Le jour se couche pour Gabin
En 1968, alors qu'il est la star montante du cinéma français, Louis de Funès s'unit à Jean Gabin, l'artiste ultime, qui n'a plus rien à prouver, pour offrir une ode à la vie. Un film, Le Tatoué, qui serait réunir le talent des deux artistes, le sens du bon mot de Gabin et les mimiques de De Funès. On aura des colères mémorables où le tonnerre sera Gabin et les éclairs De Funès.
Malheureusement, toute la meilleure volonté du monde ne suffit pas toujours et Le Tatoué est un bel exemple de réussite qui ne fut pas au rendez-vous.
L'histoire démarre pourtant en trombe, sans aucune introduction d'aucune sorte. Collectionneur d'art, Félicien Mézeray (De Funès) rencontre par hasard Legrain (Gabin) qui a un tatouage réalisé en 1919 par Modigliani. Souhaitant acquérir cette pièce unique, il va tout faire pour cela, quitte à l'avoir déjà revendu avant sa possession. Legrain accepte, sous condition que Mézeray fasse réparer sa maison de campagne ...
Le film démarre bien vite, sur les chapeaux de roue. On est embarqué dans le film, sans aucun autre choix possible, on est amené à se ravir devant cette opposition entre De Funès et Gabin. Ce-dernier étant toujours aussi grand. Les grandes phrases sur la vie, la vraie vie seront présente et plus d'une fois le passé de légionnaire de Legrain marquera le spectateur.
Malheureusement, il y a aussi, derrière cela, un certain message très limite. Legrain est très excentrique et accompli ce qu'il considère comme étant, moralement, en droit d'accomplir quand bien même cela serait de la séquestration ou un meurtre. Une opposition farouche aux Etats-Unis se fait jour. Seul les nobles, vestiges d'un ancien régime, vivraient pleinement, les petits bourgeois carriéristes seraient, eux, bien fades. Il y a une méfiance de l'autre, une haine du matériel qui en vient à un amour de faux principes sans réel intérêts. Au final, De Funès et Gabin ressemblent d'ailleurs plus à deux fous qu'à deux grands hommes comme ils auraient pu l'être dans d'autres oeuvres.
J'ai beaucoup de mal avec le personnage de Legrain, parfois grandiose (le récit de son tatouage par exemple) et parfois ... Horrible. Horrible si on compare aux nombreuses vies tragiques que Gabin a incarné. Pour eux, Legrain ne serait qu'un menteur sans vergogne, un aristo' qui se cache derrière l'armée plutôt que regarder le cynisme de la vie en face.

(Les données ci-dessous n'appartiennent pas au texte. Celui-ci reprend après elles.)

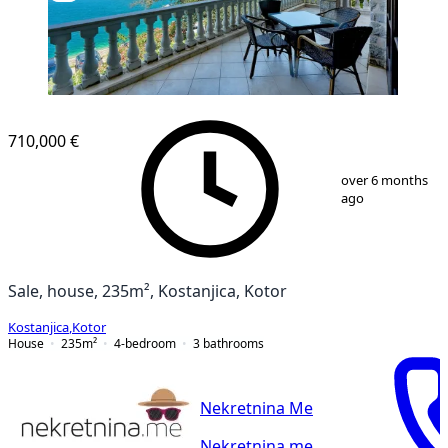
710,000 €
1
/
22
over 6 months
ago
Sale, house, 235m², Kostanjica, Kotor
Kostanjica
,
Kotor
House
235
m²
4-bedroom
3
bathrooms
Nekretnina Me
Nekretnina.me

Mais si il n'y avait que la difficulté de fond.
Non, la forme laisse plus d'une fois à désirer. Le film repose, quasiment, exclusivement sur l'opposition entre les deux acteurs, entre les deux manières de jouer. Loin d'être un choc c'est plutôt une gêne qui s'installe tant les deux univers ont du mal à se rencontrer. Les seules seules réussites se trouvent être du comique de répétition, c'est à dire le plus banal, le moins intéressant. Certes, on a quelques belles phases et quelques situations très drôles, mais la majorité du film repose, en sommes, sur de la répétition de scènes lourdes.
Les solutions, la réconciliation apparaît avec une gratuité sans intérêt, sans existence finalement, une manière de clôturer le film si faiblement que c'en est triste.
La narration est de son côté, bien souvent moyenne et peine à captiver dans l'enchainement.
Cependant, outre le talent d'acteurs des différents protagonistes (car il n'y a pas que De Funès et Gabin, Dominique Davray, Henri Virjoleux, Jo Warfield ou encore Donald Von Kurtz sont autant d'acteurs de qualités), on notera la très belle bande-son, particulièrement dynamique. On n'oubliera pas non plus les décors, bluffants et somptueux qui immergent le spectateur dans cet espace si grand.
En sommes, on regrette surtout, à la vue de ce film, qu'il ait si peu à offrir. Comme si il n'avait été travaillé qu'à la va-vite en se reposant sur ses lauriers. Avoir de bons acteurs et une bonne technique est une chose, savoir utiliser son potentiel en est une autre.